── Data supplied

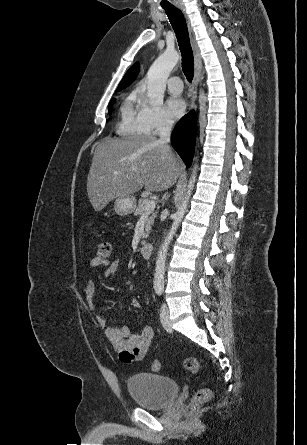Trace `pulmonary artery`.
<instances>
[{
  "label": "pulmonary artery",
  "mask_w": 307,
  "mask_h": 445,
  "mask_svg": "<svg viewBox=\"0 0 307 445\" xmlns=\"http://www.w3.org/2000/svg\"><path fill=\"white\" fill-rule=\"evenodd\" d=\"M181 79V75L178 72H173L168 82V89L173 94H179L184 88L183 81H174Z\"/></svg>",
  "instance_id": "e3ab8cb5"
}]
</instances>
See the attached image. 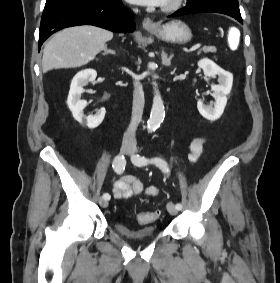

────

### What you are asked to do
The reply should contain all of the data above, word for word, with no pictures.

### Output
Trace `pulmonary artery`.
<instances>
[{
  "label": "pulmonary artery",
  "mask_w": 307,
  "mask_h": 445,
  "mask_svg": "<svg viewBox=\"0 0 307 445\" xmlns=\"http://www.w3.org/2000/svg\"><path fill=\"white\" fill-rule=\"evenodd\" d=\"M181 79V75L178 72H173L168 82V89L173 94H179L184 88L183 81H174Z\"/></svg>",
  "instance_id": "e3ab8cb5"
}]
</instances>
See the attached image. 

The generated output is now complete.